3. Vaccine Therapy in Urothelial Cancer (UC)
UC has a long and successful history of vaccines use, starting from the Bacillus Calmette–Guerin (BCG), which represents a cornerstone for the treatment of non-muscle invasive bladder cancer (NMIBC) since the 1990s [27]. However, BCG failure occurs in 20–50% of patients [84]. Intending to potentiate BCG efficacy, in a randomized phase I study (NCT01498172), 24 NMIBC patients received a vaccine containing the recombinant MAGE-A3 protein + the adjuvant AS15 before BCG instillations. In half of the patients, specific T-cells were subsequently detectable in blood. No survival data are available [85].
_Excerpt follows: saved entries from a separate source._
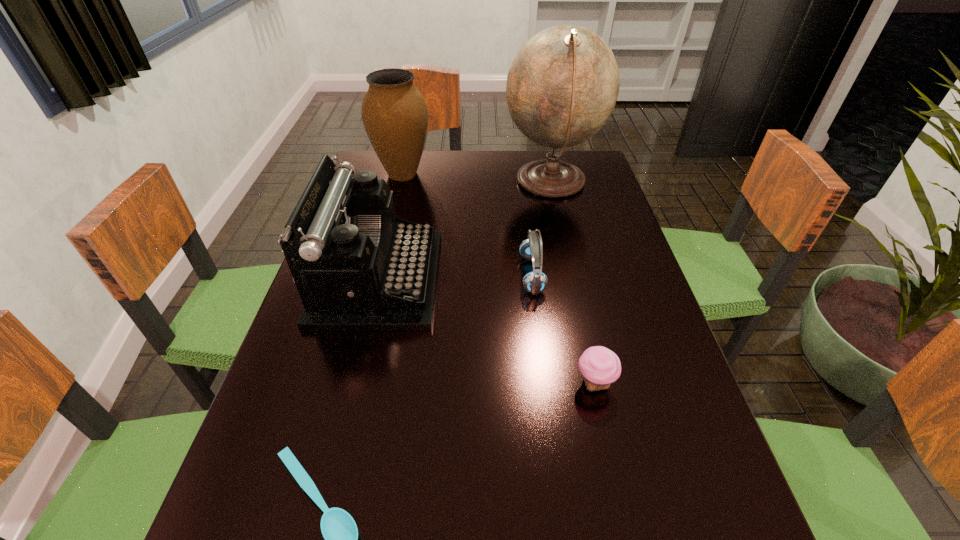 Identify the location of free space between the fifth shortest object and the second nearest object. (498, 279).

Where is `free area in between the second tallest object and the globe`? free area in between the second tallest object and the globe is located at coordinates (477, 178).

Where is `unoccupied position between the urn and the headset`? unoccupied position between the urn and the headset is located at coordinates (468, 224).

Identify which object is located as the fourth nearest to the fifth shortest object. Please provide its 2D coordinates. Your answer should be formatted as a tuple, i.e. [(x, y)], where the tuple contains the x and y coordinates of a point satisfying the conditions above.

[(600, 367)]

At what (x,y) coordinates should I click in order to perform the action: click on object that is the closest to the tallest object. Please return your answer as a coordinate pair (x, y). Looking at the image, I should click on (535, 281).

The width and height of the screenshot is (960, 540). What are the coordinates of `free point that satisfies the following two spatial constraints: 1. on the typing side of the third tallest object; 2. on the back side of the fifth tallest object` in the screenshot? It's located at (352, 383).

The height and width of the screenshot is (540, 960). In order to click on vacant region that satisfies the following two spatial constraints: 1. on the back side of the cupcake; 2. on the ear cups of the headset in this screenshot , I will do `click(570, 274)`.

The image size is (960, 540). Identify the location of free location that satisfies the following two spatial constraints: 1. on the typing side of the third tallest object; 2. on the back side of the cupcake. (352, 383). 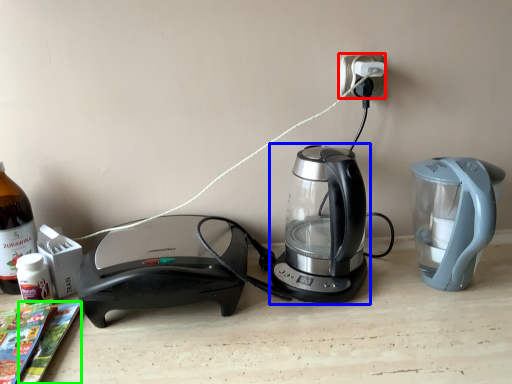 Question: Considering the real-world distances, which object is farthest from electric outlet (highlighted by a red box)? kettle (highlighted by a blue box) or magazine (highlighted by a green box)?

Choices:
 (A) kettle
 (B) magazine

Answer: (B) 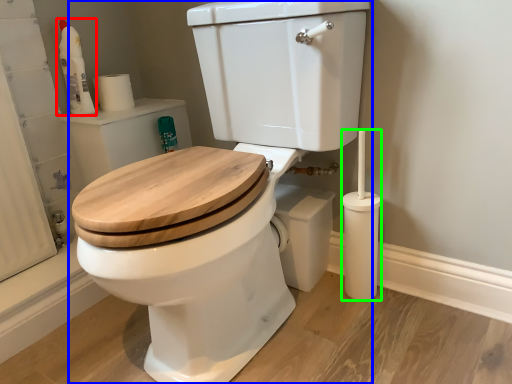 Question: Which object is positioned farthest from cleaning product (highlighted by a red box)? Select from toilet (highlighted by a blue box) and brush (highlighted by a green box).

Choices:
 (A) toilet
 (B) brush

Answer: (B)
Some UC TAAs have been tested mainly on DCs or as peptide vaccines, inducing immune responses with controversial survival effects in phase I/II trials (Table 1). Survivin-2B80-88 improved OS in phase I (p = 0.0009) [86]. CDX-1307, targeting the mannose receptor, induced immune responses in bladder cancer (BCa), but it did not get over phase I because the N-ABLE NCT01094496 phase II study was stopped early due to slow enrollment [87]. DCs loaded with Wilms tumor (WT)-1 in seven patients with mUC or mRCC determined specific immune responses and decreased T-regs [88]. S-288310, derived from DEP domain-containing 1 (DEPDC1) and M-phase phosphoprotein 1 (MPHOSPH1), was administered to pretreated mUC patients in a phase I/II trial: 89% of patients developed specific T-cells, reaching mOS of 14.4 mos, with better results if a double induction against both peptides was obtained [89]. NEO-PV-01 peptide derives by the genomic profiling of patients’ BCa: in a phase Ib trial, 10/14 patients achieved PR or stable disease (SD) [90].
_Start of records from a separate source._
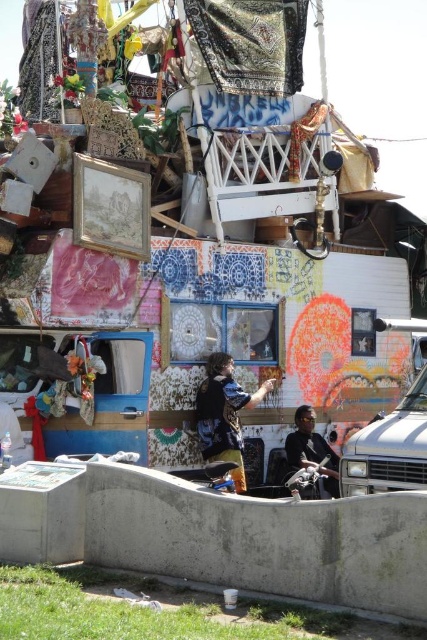 Is white matte truck at right in front of flannel shirt at center?

Yes.

Can you confirm if white matte truck at right is shorter than flannel shirt at center?

Indeed, white matte truck at right has a lesser height compared to flannel shirt at center.

Where is `white matte truck at right`? This screenshot has height=640, width=427. white matte truck at right is located at coordinates (388, 449).

Which is above, white painted truck at center or dark blue shirt at center?

white painted truck at center

Between point (260, 305) and point (318, 451), which one is positioned behind?

The point (318, 451) is behind.

Is point (338, 429) closer to viewer compared to point (307, 416)?

No.

What are the coordinates of `white painted truck at center` in the screenshot? It's located at (286, 330).

Who is more forward, (x=143, y=308) or (x=231, y=442)?

Point (x=143, y=308) is in front.

Does white painted truck at center appear under flannel shirt at center?

No.

The height and width of the screenshot is (640, 427). What are the coordinates of `white painted truck at center` in the screenshot? It's located at (286, 330).

The width and height of the screenshot is (427, 640). In order to click on white painted truck at center in this screenshot , I will do coord(286,330). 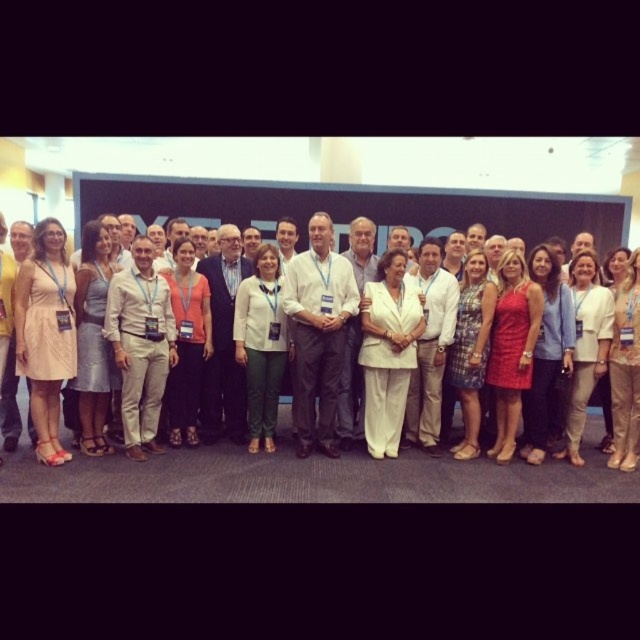 Can you confirm if white cotton dress at center is shorter than white fabric suit at center?

Yes.

Between point (100, 252) and point (292, 333), which one is positioned in front?

Point (100, 252)

I want to click on white cotton dress at center, so click(x=65, y=330).

Identify the location of white cotton dress at center. This screenshot has width=640, height=640. (65, 330). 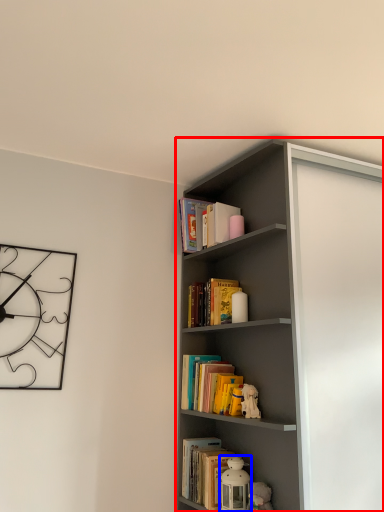 Question: Which point is further to the camera, shelf (highlighted by a red box) or toy (highlighted by a blue box)?

Choices:
 (A) shelf
 (B) toy

Answer: (B)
The PPV strategy has been evaluated in the platinum-progressing mUC. A phase I trial did not meet its primary endpoint of prolonging PFS among 80 BCa patients; however, a significantly longer OS was reached than best supportive care (7.9 vs. 4.1 mos; p = 0.049) [91]. In a phase II trial enrolling 48 patients with metastatic upper tract urothelial cancer (mUTUC), the development of specific T-cells was associated with longer OS (p = 0019). A median OS of 7.7 mos was achieved, reaching 13.0 mos if salvage chemotherapy was associated [92]. Finally, among 12 mUC patients, a phase I trial reported one complete response (CR), one PR, two SDs, mPFS of 3 mos, and mOS of 8.9 mos [93].
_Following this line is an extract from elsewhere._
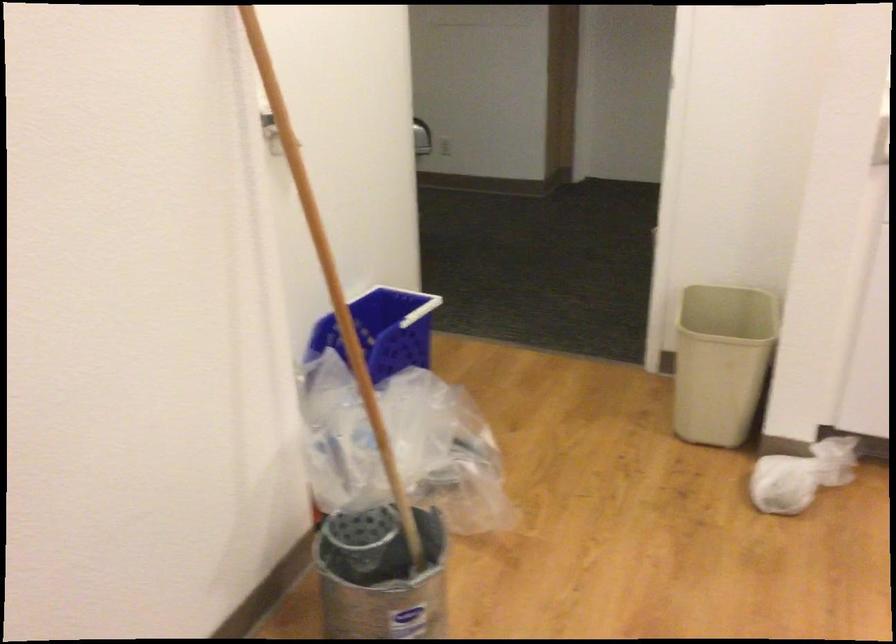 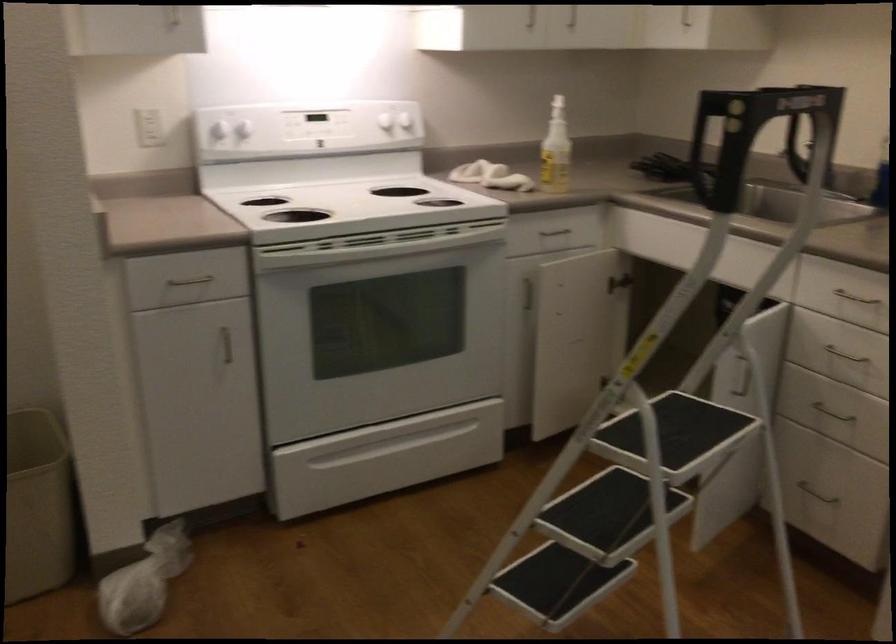 Question: The camera is either moving clockwise (left) or counter-clockwise (right) around the object. The first image is from the beginning of the video and the second image is from the end. Is the camera moving left or right when shooting the video?

Choices:
 (A) Left
 (B) Right

Answer: (A) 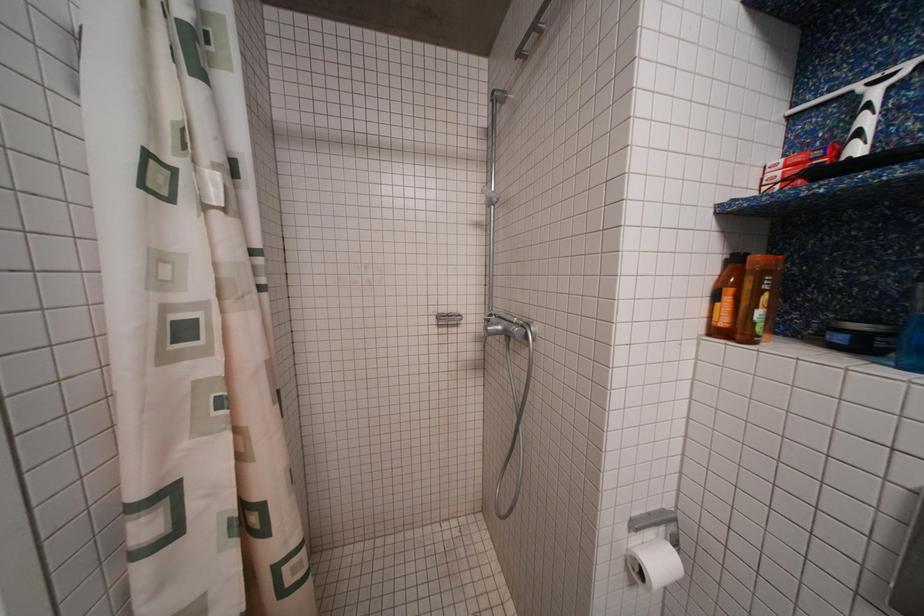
Current trials are ongoing: the peptide vaccine ARG1 (targeting arginase-1) is under evaluation as a single agent in a phase I trial (NCT03689192); the NCT03715985 study is evaluating the multi-peptides neo-antigen vaccine NeoPepVac in combination with anti-PD1/PD-L1 in many solid tumors, including mUC (Table 2).
4. Vaccine Therapy in Renal Cell Cancer (RCC)
In the mRCC, different DCs and peptide vaccines have been tested, mostly in phase I/II trials, with only two published phase III studies (Table 1). With a similar Sipuleucel-T mechanism, Rocapuldencel-T is composed of DCs plus amplified tumor RNA plus CD40L RNA. In the ADAPT phase III trial, 462 patients were randomized 2:1 to receive Rocapuldencel-T plus sunitinib versus standard of care. Even if immune responses were recorded, the trial failed its primary endpoint of improving OS compared to the control group (mOS 27.7 vs. 32.4 mos; HR = 1.10, 95% CI, 0.83–1.40). Still, a trend toward better OS was evidenced in the case of more robust immune responses [94]. In the adjuvant setting, autologous-antigens loaded DCs plus cytokine-induced killer cells (CIK) were compared to α-interferon (IFN) in 410 patients, improving PFS and OS (3-year OS rate 96% vs. 83%; 5-year OS rate 96% vs. 74%; p < 0.01) [95].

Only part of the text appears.